When you transcribe the data below, reproduce every line exactly and leave each picture out.

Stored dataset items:
━━━━━━
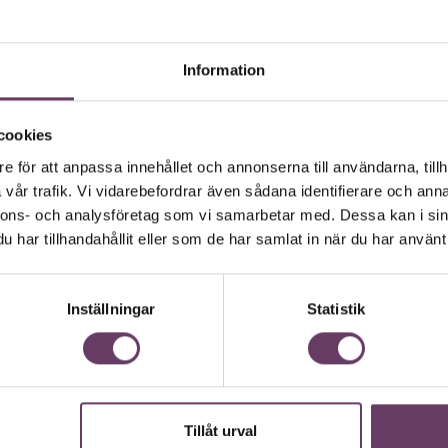
Läs om Chefakademin+
 skilda forskningsfält som ekonomi,
 är alltså ingen ”how to”-bok – utan en
mest grundläggande när det handlar om
Information
cookies
e för att anpassa innehållet och annonserna till användarna, tillh
tetet bestämde sig för en lite ovanlig
vår trafik. Vi vidarebefordrar även sådana identifierare och anna
mningsläge skiftar under en dag. De
nnons- och analysföretag som vi samarbetar med. Dessa kan i sin
iala nätverket Twitter. Med hjälp av
har tillhandahållit eller som de har samlat in när du har använt 
känsloinnehållet, och forskarna kunde
iva stämningslägen – exempelvis
morgonen, föll på eftermiddagen för
Inställningar
Statistik
 Det här mönstret kom igen i alla
ang.
kar följa ungefär samma cykler, vilken
ningsfält som heter kronobiologi, och som
n. I vår hjärna finns faktiskt ett litet
Tillåt urval
Chef GPT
━━━━━━
Completed exercise
Läs om Chefakademin+
 skilda forskningsfält som ekonomi,
 är alltså ingen ”how to”-bok – utan en
mest grundläggande när det handlar om
Information
cookies
e för att anpassa innehållet och annonserna till användarna, tillh
tetet bestämde sig för en lite ovanlig
vår trafik. Vi vidarebefordrar även sådana identifierare och anna
mningsläge skiftar under en dag. De
nnons- och analysföretag som vi samarbetar med. Dessa kan i sin
iala nätverket Twitter. Med hjälp av
har tillhandahållit eller som de har samlat in när du har använt 
känsloinnehållet, och forskarna kunde
iva stämningslägen – exempelvis
morgonen, föll på eftermiddagen för
Inställningar
Statistik
 Det här mönstret kom igen i alla
ang.
kar följa ungefär samma cykler, vilken
ningsfält som heter kronobiologi, och som
n. I vår hjärna finns faktiskt ett litet
Tillåt urval
Chef GPT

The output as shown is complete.